(ENTRIES SHOWN)

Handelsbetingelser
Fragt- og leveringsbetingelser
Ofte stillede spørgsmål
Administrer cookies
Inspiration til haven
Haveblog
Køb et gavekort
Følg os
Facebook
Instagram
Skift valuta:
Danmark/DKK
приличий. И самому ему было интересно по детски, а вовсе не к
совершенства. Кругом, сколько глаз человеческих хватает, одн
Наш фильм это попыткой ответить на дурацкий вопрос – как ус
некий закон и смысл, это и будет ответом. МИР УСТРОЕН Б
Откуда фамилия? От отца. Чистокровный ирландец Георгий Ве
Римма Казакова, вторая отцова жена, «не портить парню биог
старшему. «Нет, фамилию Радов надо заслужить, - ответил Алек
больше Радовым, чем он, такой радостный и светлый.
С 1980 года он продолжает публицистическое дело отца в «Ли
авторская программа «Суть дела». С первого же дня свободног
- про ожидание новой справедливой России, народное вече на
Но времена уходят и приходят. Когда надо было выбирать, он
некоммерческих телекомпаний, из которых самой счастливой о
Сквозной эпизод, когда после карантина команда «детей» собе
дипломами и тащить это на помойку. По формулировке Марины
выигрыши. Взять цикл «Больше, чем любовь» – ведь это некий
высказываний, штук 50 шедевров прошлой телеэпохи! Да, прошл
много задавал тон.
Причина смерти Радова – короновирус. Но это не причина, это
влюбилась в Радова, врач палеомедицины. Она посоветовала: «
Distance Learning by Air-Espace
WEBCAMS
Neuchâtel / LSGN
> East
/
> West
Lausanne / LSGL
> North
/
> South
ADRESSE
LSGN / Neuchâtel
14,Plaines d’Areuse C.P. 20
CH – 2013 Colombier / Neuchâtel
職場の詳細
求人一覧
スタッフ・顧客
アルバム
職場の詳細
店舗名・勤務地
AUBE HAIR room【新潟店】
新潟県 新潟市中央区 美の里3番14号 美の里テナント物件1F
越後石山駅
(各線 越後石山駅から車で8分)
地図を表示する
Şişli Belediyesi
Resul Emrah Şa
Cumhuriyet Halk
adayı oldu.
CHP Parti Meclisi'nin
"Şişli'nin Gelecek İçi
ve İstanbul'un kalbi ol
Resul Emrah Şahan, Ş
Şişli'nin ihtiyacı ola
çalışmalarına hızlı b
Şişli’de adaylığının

(End ENTRIES SHOWN)

WHAT YOU NEED TO DO: Look above for the line containing "Danmark/DKK" and the line containing "- ответил Алек". Transcribe both, with the lines between them, exactly.

SOLUTION:
Danmark/DKK
приличий. И самому ему было интересно по детски, а вовсе не к
совершенства. Кругом, сколько глаз человеческих хватает, одн
Наш фильм это попыткой ответить на дурацкий вопрос – как ус
некий закон и смысл, это и будет ответом. МИР УСТРОЕН Б
Откуда фамилия? От отца. Чистокровный ирландец Георгий Ве
Римма Казакова, вторая отцова жена, «не портить парню биог
старшему. «Нет, фамилию Радов надо заслужить, - ответил Алек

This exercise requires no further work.